The rate of preterm births in the United States dropped to a 15-year low of 11.5 percent in 2012, according to a report released on Friday, but the country still came in dead last among industrialized nations on this measure of infant health.
The rate reflects six straight years of declines, possibly due to factors such as a drop in smoking among women of childbearing age, said the March of Dimes, the nonprofit group that produced the report.
The improvement comes during an acrimonious, partisan debate in Congress about health insurance centered on President Barack Obama’s healthcare reform law.
The Affordable Care Act requires all insurance plans to cover maternity care, spreading the cost of healthy pregnancies across society.

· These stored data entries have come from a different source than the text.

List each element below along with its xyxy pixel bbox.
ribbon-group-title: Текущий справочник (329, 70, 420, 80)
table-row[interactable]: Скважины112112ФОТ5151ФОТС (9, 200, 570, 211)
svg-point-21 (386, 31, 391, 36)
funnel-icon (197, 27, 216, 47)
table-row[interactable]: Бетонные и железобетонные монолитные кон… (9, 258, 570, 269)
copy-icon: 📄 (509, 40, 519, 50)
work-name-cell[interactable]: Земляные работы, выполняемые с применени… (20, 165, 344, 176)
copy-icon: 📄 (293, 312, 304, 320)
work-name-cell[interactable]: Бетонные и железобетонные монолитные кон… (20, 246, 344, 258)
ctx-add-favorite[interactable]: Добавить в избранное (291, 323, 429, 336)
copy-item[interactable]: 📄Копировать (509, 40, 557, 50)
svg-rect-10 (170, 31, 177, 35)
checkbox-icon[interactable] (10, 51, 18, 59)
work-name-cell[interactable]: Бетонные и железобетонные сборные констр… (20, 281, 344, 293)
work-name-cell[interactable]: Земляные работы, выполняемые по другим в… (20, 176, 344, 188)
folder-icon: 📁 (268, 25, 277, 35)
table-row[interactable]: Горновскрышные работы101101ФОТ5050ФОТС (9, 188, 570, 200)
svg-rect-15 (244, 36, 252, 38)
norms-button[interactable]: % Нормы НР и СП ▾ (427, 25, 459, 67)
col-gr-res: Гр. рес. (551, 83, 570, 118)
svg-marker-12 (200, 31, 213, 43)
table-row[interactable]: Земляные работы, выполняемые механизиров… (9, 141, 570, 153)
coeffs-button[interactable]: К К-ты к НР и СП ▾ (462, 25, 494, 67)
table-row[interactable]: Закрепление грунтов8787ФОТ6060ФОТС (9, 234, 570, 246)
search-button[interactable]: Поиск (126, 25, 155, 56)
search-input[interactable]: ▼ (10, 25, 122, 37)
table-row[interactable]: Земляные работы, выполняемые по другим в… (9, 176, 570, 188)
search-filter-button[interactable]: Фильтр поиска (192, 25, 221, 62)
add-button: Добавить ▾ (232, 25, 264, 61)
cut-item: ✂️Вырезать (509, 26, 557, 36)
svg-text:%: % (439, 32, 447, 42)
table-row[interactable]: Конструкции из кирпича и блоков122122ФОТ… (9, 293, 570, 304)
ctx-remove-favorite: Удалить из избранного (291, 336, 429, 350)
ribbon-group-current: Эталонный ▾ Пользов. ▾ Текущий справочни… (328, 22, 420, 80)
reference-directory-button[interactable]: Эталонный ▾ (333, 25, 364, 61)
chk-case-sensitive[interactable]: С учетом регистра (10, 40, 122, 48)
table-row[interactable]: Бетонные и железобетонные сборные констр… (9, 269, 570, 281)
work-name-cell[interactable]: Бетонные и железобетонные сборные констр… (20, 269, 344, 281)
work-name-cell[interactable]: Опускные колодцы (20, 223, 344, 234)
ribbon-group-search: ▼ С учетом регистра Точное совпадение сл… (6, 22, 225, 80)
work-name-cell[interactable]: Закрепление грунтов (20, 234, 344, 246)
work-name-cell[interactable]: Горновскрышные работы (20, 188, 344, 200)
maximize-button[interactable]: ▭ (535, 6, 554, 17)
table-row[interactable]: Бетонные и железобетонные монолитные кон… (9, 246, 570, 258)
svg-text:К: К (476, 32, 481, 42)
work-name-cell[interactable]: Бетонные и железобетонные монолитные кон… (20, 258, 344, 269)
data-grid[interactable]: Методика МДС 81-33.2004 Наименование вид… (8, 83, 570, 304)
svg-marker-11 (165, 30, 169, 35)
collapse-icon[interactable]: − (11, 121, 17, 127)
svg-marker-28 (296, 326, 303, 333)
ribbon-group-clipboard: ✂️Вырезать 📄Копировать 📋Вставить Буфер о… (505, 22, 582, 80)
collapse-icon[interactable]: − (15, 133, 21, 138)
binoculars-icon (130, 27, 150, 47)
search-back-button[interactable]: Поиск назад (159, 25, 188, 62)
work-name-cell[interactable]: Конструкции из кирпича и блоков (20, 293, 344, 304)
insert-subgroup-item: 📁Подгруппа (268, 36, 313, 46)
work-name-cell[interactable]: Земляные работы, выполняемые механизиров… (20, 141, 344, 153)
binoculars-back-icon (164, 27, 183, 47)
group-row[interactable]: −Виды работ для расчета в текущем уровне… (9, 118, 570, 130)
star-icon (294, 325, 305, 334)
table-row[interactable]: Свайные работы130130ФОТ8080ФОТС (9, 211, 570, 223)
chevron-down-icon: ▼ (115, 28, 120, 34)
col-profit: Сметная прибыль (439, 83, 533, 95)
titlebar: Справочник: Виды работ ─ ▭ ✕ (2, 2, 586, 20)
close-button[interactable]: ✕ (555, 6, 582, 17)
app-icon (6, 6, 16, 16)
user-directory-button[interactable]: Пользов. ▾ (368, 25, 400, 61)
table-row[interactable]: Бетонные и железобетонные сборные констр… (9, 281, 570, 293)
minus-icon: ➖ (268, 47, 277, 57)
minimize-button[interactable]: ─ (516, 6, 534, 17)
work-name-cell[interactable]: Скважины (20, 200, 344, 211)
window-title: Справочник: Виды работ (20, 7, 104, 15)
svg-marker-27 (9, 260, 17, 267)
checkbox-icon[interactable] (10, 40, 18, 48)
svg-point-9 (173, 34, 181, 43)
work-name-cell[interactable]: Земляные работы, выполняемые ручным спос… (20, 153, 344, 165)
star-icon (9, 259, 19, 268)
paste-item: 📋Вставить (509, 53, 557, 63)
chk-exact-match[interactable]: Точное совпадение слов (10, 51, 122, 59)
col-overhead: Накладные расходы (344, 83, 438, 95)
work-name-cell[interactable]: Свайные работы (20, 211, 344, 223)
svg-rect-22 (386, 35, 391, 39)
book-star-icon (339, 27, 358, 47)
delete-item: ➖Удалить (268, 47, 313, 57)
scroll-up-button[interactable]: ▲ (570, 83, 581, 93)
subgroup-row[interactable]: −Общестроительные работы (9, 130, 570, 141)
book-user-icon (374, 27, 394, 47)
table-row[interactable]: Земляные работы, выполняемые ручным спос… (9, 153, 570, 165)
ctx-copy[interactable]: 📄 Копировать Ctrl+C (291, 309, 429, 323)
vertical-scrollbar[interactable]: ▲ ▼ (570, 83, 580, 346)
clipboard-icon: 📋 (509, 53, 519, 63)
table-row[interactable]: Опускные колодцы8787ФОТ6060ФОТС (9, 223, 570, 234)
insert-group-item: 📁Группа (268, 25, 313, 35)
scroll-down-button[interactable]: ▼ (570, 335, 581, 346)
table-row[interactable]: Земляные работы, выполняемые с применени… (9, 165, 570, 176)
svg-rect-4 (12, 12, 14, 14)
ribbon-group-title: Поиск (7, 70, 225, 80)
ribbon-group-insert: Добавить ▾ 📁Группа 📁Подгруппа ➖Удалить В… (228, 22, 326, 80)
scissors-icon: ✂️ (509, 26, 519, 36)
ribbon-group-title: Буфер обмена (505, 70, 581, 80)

That provision led to a testy exchange on Wednesday when Kathleen Sebelius, secretary of the Department of Health and Human Services, testified before a congressional panel and defended the provision. Republican Representative Renee Ellmers retorted that the maternity requirement “is why healthcare premiums are increasing, because we are forcing (people) to buy things that they will never need.”
The requirement increases premiums for a typical policy about 3 percent, calculated James O’Connor of Milliman, an actuarial firm, in an April report for the health insurance industry.

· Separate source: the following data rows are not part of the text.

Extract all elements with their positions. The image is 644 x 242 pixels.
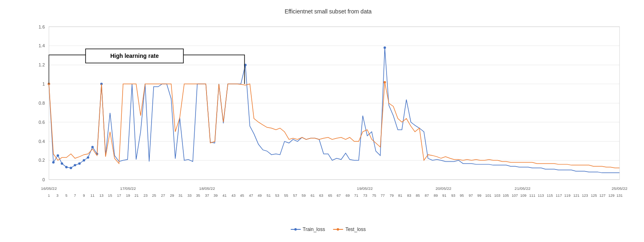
x-num-101: 101 xyxy=(485,194,491,198)
x-num-37: 37 xyxy=(205,194,209,198)
x-num-81: 81 xyxy=(398,194,402,198)
x-num-49: 49 xyxy=(257,194,262,198)
chart-legend: Train_loss Test_loss xyxy=(290,227,366,232)
x-num-21: 21 xyxy=(134,194,138,198)
x-num-5: 5 xyxy=(66,194,68,198)
x-num-59: 59 xyxy=(301,194,306,198)
x-num-53: 53 xyxy=(275,194,279,198)
x-num-57: 57 xyxy=(293,194,297,198)
x-num-47: 47 xyxy=(249,194,253,198)
y-label-10: 1 xyxy=(42,81,45,86)
x-num-23: 23 xyxy=(143,194,147,198)
x-num-9: 9 xyxy=(83,194,85,198)
x-num-13: 13 xyxy=(99,194,103,198)
train-dot-10 xyxy=(91,146,94,148)
legend-test-label: Test_loss xyxy=(345,227,366,232)
x-num-131: 131 xyxy=(616,194,622,198)
x-num-39: 39 xyxy=(213,194,218,198)
y-label-14: 1.4 xyxy=(39,43,45,48)
legend-train-icon xyxy=(290,227,301,232)
y-label-08: 0.8 xyxy=(39,101,45,106)
x-num-51: 51 xyxy=(266,194,270,198)
train-dot-4 xyxy=(65,166,68,168)
x-num-107: 107 xyxy=(512,194,518,198)
main-chart-svg: 0 0.2 0.4 0.6 0.8 1 1.2 1.4 1.6 16/05/22… xyxy=(24,19,632,208)
legend-train-label: Train_loss xyxy=(303,227,325,232)
train-dot-8 xyxy=(83,159,85,162)
chart-title: Efficientnet small subset from data xyxy=(24,8,632,15)
x-num-115: 115 xyxy=(547,194,553,198)
x-date-3: 18/05/22 xyxy=(199,186,215,191)
x-num-15: 15 xyxy=(108,194,112,198)
x-num-27: 27 xyxy=(161,194,165,198)
x-num-45: 45 xyxy=(240,194,244,198)
x-num-19: 19 xyxy=(126,194,130,198)
chart-area: 0 0.2 0.4 0.6 0.8 1 1.2 1.4 1.6 16/05/22… xyxy=(24,19,632,208)
x-num-97: 97 xyxy=(469,194,473,198)
x-num-127: 127 xyxy=(599,194,605,198)
x-num-65: 65 xyxy=(328,194,332,198)
y-label-06: 0.6 xyxy=(39,120,45,125)
x-num-83: 83 xyxy=(407,194,411,198)
x-num-79: 79 xyxy=(390,194,394,198)
y-label-0: 0 xyxy=(42,177,45,182)
x-num-123: 123 xyxy=(582,194,588,198)
train-dot-7 xyxy=(78,162,81,165)
train-dot-78 xyxy=(384,46,386,49)
x-num-95: 95 xyxy=(460,194,464,198)
train-dot-2 xyxy=(57,154,59,157)
x-date-6: 21/05/22 xyxy=(514,186,530,191)
annotation-text: High learning rate xyxy=(110,53,159,59)
x-num-89: 89 xyxy=(434,194,438,198)
x-num-121: 121 xyxy=(573,194,579,198)
x-num-103: 103 xyxy=(494,194,500,198)
x-date-5: 20/05/22 xyxy=(435,186,451,191)
y-label-02: 0.2 xyxy=(39,158,45,163)
x-num-109: 109 xyxy=(520,194,526,198)
x-num-55: 55 xyxy=(284,194,288,198)
x-date-4: 19/05/22 xyxy=(357,186,373,191)
x-num-91: 91 xyxy=(442,194,446,198)
train-dot-5 xyxy=(70,167,72,169)
x-num-61: 61 xyxy=(310,194,314,198)
legend-test-icon xyxy=(333,227,343,232)
x-num-93: 93 xyxy=(451,194,455,198)
legend-test: Test_loss xyxy=(333,227,366,232)
train-dot-6 xyxy=(74,164,76,166)
x-num-41: 41 xyxy=(222,194,226,198)
x-num-125: 125 xyxy=(591,194,597,198)
y-label-16: 1.6 xyxy=(39,24,45,29)
x-num-33: 33 xyxy=(187,194,191,198)
x-num-31: 31 xyxy=(178,194,182,198)
x-num-117: 117 xyxy=(556,194,562,198)
x-num-85: 85 xyxy=(416,194,420,198)
x-num-77: 77 xyxy=(381,194,385,198)
x-num-75: 75 xyxy=(372,194,376,198)
train-dot-9 xyxy=(87,156,89,159)
svg-point-3 xyxy=(337,228,339,231)
x-num-25: 25 xyxy=(152,194,156,198)
train-dot-1 xyxy=(52,161,55,163)
x-num-69: 69 xyxy=(346,194,350,198)
svg-point-1 xyxy=(294,228,297,231)
x-num-7: 7 xyxy=(74,194,76,198)
x-date-2: 17/05/22 xyxy=(120,186,136,191)
x-num-71: 71 xyxy=(354,194,358,198)
x-num-113: 113 xyxy=(538,194,544,198)
x-num-73: 73 xyxy=(363,194,367,198)
x-num-3: 3 xyxy=(57,194,59,198)
x-date-7: 25/05/22 xyxy=(612,186,628,191)
chart-container: Efficientnet small subset from data xyxy=(0,0,644,242)
x-num-17: 17 xyxy=(117,194,121,198)
x-num-63: 63 xyxy=(319,194,323,198)
x-num-43: 43 xyxy=(231,194,235,198)
x-num-99: 99 xyxy=(477,194,481,198)
test-dot-78 xyxy=(384,81,386,84)
x-num-119: 119 xyxy=(564,194,570,198)
x-num-67: 67 xyxy=(337,194,341,198)
x-num-87: 87 xyxy=(425,194,429,198)
x-num-35: 35 xyxy=(196,194,200,198)
x-date-1: 16/05/22 xyxy=(41,186,57,191)
x-num-129: 129 xyxy=(608,194,614,198)
x-num-11: 11 xyxy=(90,194,95,198)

“We are the only high-income country in the world not to have everyone covered for maternity care,” said Dr Edward McCabe, medical director of the March of Dimes.

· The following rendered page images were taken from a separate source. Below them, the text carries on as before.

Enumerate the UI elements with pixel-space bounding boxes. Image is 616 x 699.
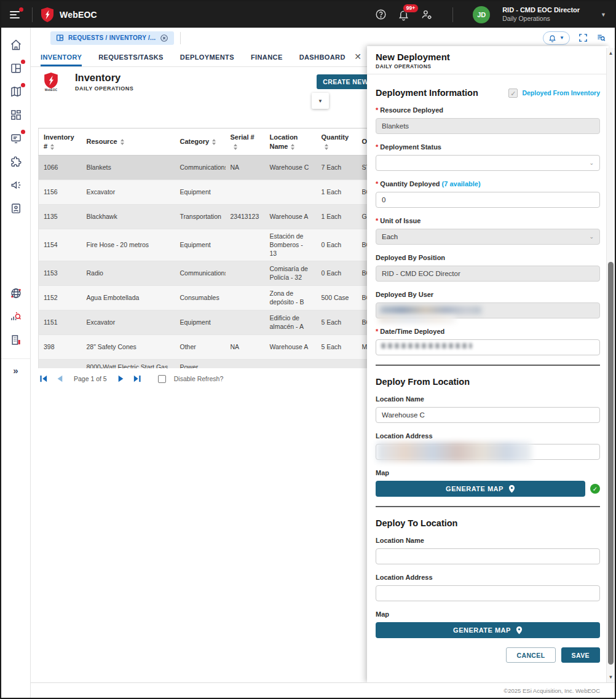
field-to-location-name: Location Name [376,537,600,564]
sidebar-item-search-analytics[interactable] [9,309,23,324]
column-header[interactable]: Resource [82,128,175,156]
new-deployment-panel: New Deployment DAILY OPERATIONS Deployme… [367,46,609,682]
datetime-deployed-input[interactable] [376,339,600,355]
main-menu-icon[interactable] [10,9,23,20]
view-options-caret-button[interactable]: ▼ [312,93,329,109]
user-menu-caret-icon[interactable]: ▼ [601,12,606,18]
table-row[interactable]: 1135BlackhawkTransportation23413123Wareh… [39,205,369,229]
table-row[interactable]: 39828" Safety ConesOtherNAWarehouse A5 E… [39,334,369,359]
scrollbar-thumb[interactable] [608,262,614,665]
sidebar-item-boards[interactable] [9,61,23,76]
chevron-down-icon: ⌄ [589,234,594,240]
board-tab[interactable]: REQUESTS / INVENTORY /... [50,31,174,45]
cancel-button[interactable]: CANCEL [506,647,555,663]
field-from-location-name: Location Name [376,395,600,423]
fullscreen-icon[interactable] [578,33,588,42]
brand[interactable]: WebEOC [41,7,97,22]
scroll-up-arrow-icon[interactable]: ▲ [607,50,615,56]
tab-dashboard[interactable]: DASHBOARD [299,48,346,66]
deployed-from-inventory-checkbox[interactable]: ✓ [508,89,518,98]
left-sidebar: » [1,28,31,698]
sidebar-item-announcements[interactable] [9,178,23,192]
deployed-by-user-input[interactable] [376,302,600,318]
column-header[interactable]: Inventory # [39,128,82,156]
tab-requests-tasks[interactable]: REQUESTS/TASKS [98,48,164,66]
column-header[interactable]: Quantity [317,128,357,156]
sidebar-expand-icon[interactable]: » [1,358,30,376]
close-icon[interactable]: ✕ [354,52,361,61]
column-header[interactable]: Serial # [226,128,265,156]
table-cell: 1152 [39,285,82,310]
from-location-address-input[interactable] [376,444,600,460]
notifications-bell-icon[interactable]: 99+ [398,9,409,21]
sidebar-item-globe[interactable] [9,286,23,301]
column-header[interactable]: Location Name [265,128,317,156]
generate-map-to-button[interactable]: GENERATE MAP [376,622,600,638]
pagination-bar: Page 1 of 5 Disable Refresh? [31,368,368,389]
first-page-icon[interactable] [39,375,48,382]
sidebar-item-organizations[interactable] [9,333,23,347]
from-location-name-input[interactable] [376,407,600,423]
to-location-address-input[interactable] [376,585,600,601]
generate-map-from-button[interactable]: GENERATE MAP [376,481,585,497]
next-page-icon[interactable] [117,375,125,382]
subscriptions-bell-icon[interactable]: ▼ [543,31,570,45]
sidebar-item-apps[interactable] [9,108,23,122]
board-search-icon[interactable] [596,33,606,42]
sidebar-item-messages[interactable] [9,131,23,146]
sort-icon[interactable] [325,144,328,150]
user-identity[interactable]: RID - CMD EOC Director Daily Operations [502,6,580,23]
table-cell: Edificio de almacén - A [265,310,317,334]
user-settings-icon[interactable] [421,9,433,20]
sidebar-item-contacts[interactable] [9,201,23,216]
datetime-deployed-label: Date/Time Deployed [376,328,600,335]
table-cell: Blackhawk [82,205,175,229]
disable-refresh-checkbox[interactable] [158,375,166,383]
view-logo-text: WebEOC [43,89,59,92]
table-cell: Equipment [175,229,226,261]
board-tab-row: REQUESTS / INVENTORY /... ▼ [31,28,615,48]
table-cell: Estación de Bomberos - 13 [265,229,317,261]
deployed-by-position-input[interactable] [376,266,600,282]
from-location-address-label: Location Address [376,432,600,440]
inventory-board: INVENTORY REQUESTS/TASKS DEPLOYMENTS FIN… [31,48,368,682]
table-row[interactable]: 1154Fire Hose - 20 metrosEquipmentEstaci… [39,229,369,261]
sort-icon[interactable] [291,144,294,150]
quantity-deployed-input[interactable] [376,192,600,208]
table-row[interactable]: 1153RadioCommunicationsComisaría de Poli… [39,261,369,285]
page-scrollbar[interactable]: ▲ ▼ [606,48,615,682]
tab-deployments[interactable]: DEPLOYMENTS [180,48,234,66]
avatar[interactable]: JD [473,6,490,23]
resource-deployed-input[interactable] [376,118,600,134]
sort-icon[interactable] [234,144,237,150]
table-row[interactable]: 1066BlanketsCommunicationsNAWarehouse C7… [39,156,369,180]
help-icon[interactable] [375,9,387,20]
table-row[interactable]: 1151ExcavatorEquipmentEdificio de almacé… [39,310,369,334]
field-deployed-by-user: Deployed By User [376,291,600,318]
table-cell: Warehouse C [265,156,317,180]
create-new-button[interactable]: CREATE NEW + [317,74,368,89]
to-location-name-input[interactable] [376,548,600,564]
table-cell: Equipment [175,180,226,205]
column-header[interactable]: Category [175,128,226,156]
sidebar-item-maps[interactable] [9,84,23,99]
field-to-map: Map GENERATE MAP [376,610,600,638]
last-page-icon[interactable] [133,375,141,382]
sort-icon[interactable] [120,139,124,145]
deployment-status-select[interactable]: ⌄ [376,155,600,171]
sidebar-item-plugins[interactable] [9,154,23,169]
scroll-down-arrow-icon[interactable]: ▼ [607,674,615,680]
tab-inventory[interactable]: INVENTORY [41,48,82,66]
app-title: WebEOC [60,10,97,20]
prev-page-icon[interactable] [56,375,63,382]
save-button[interactable]: SAVE [561,647,600,663]
table-row[interactable]: 1152Agua EmbotelladaConsumablesZona de d… [39,285,369,310]
table-row[interactable]: 1156ExcavatorEquipment1 EachBCM [39,180,369,205]
tab-finance[interactable]: FINANCE [251,48,283,66]
sidebar-item-home[interactable] [9,38,23,52]
table-cell: 0 Each [317,261,357,285]
close-circle-icon[interactable] [160,34,168,42]
sort-icon[interactable] [212,139,216,145]
sort-icon[interactable] [50,144,54,150]
unit-of-issue-select[interactable]: Each ⌄ [376,229,600,245]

Before the ACA, “only 16 percent of plans in the individual market covered women for maternity care,” McCabe said. “Requiring that coverage is a statement about our values as a society.”
$26 BILLION COST
The rate of preterm births peaked in 2006 at 12.8 percent, as women gave birth at older ages and were more likely to carry twins, triplets and higher multiples.
The reasons for the declines are unclear, but several factors likely played a role. The percentage of women of childbearing age who smoke, a risk factor for early labor, fell from 22.5 percent in 2011 to 20.8 percent last year, said McCabe.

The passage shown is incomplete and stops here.